Saturday, July 5, 2014

A Push-Pull with the Voices of Other Writers


 You know you're developing an internal voice for writing when you find yourself avoiding or approaching other authors on the basis of how they'll affect your own voice during a writing session.

I'm reading an author right now with whom I've got a push-pull relationship. Her voice and in turn her ethos or stance can become too influential on some days, like a fascinating but strong-willed companion. But I have also become strong willed so it's a balancing act, deciding when to use her work to jump-start my day and when she is crowding me out. I need a sensor for that impact.

Sometimes picking up a particular writer serves to "jump start" my writing day. Just a few sentences or lines, and my own writing voice gets fired up and ready to work. Invention begins as a desire to join the conversation started by the other writer. It really doesn't matter what the author is writing about: more style/approach and less content/subject/genre.

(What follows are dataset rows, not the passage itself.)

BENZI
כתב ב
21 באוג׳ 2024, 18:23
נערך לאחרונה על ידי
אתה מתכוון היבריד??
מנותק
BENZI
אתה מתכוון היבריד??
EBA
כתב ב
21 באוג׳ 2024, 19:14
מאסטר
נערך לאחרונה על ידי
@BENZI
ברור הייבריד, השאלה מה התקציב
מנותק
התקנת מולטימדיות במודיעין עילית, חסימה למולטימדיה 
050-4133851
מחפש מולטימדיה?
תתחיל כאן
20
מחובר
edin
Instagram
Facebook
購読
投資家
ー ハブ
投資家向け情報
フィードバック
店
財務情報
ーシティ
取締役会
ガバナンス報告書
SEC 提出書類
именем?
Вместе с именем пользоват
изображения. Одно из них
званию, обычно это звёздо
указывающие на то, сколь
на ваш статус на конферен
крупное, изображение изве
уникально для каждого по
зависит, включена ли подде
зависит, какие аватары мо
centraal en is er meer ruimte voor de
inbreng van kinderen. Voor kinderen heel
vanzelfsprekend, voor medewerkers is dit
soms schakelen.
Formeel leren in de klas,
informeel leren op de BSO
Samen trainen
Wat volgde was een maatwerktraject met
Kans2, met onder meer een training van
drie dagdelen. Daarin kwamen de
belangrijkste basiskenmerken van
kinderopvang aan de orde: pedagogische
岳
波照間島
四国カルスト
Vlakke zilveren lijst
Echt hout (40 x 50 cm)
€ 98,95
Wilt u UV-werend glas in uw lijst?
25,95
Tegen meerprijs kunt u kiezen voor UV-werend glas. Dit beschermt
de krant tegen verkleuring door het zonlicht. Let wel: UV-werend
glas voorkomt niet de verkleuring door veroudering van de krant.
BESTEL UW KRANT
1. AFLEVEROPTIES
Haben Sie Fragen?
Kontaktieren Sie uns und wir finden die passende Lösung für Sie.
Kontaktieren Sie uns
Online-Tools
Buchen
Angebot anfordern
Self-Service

It's frequently helpful and even inspiring to get a draft done that way, imitating and picking up on another writer's voice. You can always go back and change your style at a later moment, a later draft. From this method, you may see new angles and find material. Adopting a voice can produce an interesting base coat and challenge a writer to think differently (aka "critical thinking"). Sometimes though I need to enforce a complete break from another writer's strong voice early on. It's all about assessing and accepting what's really happening.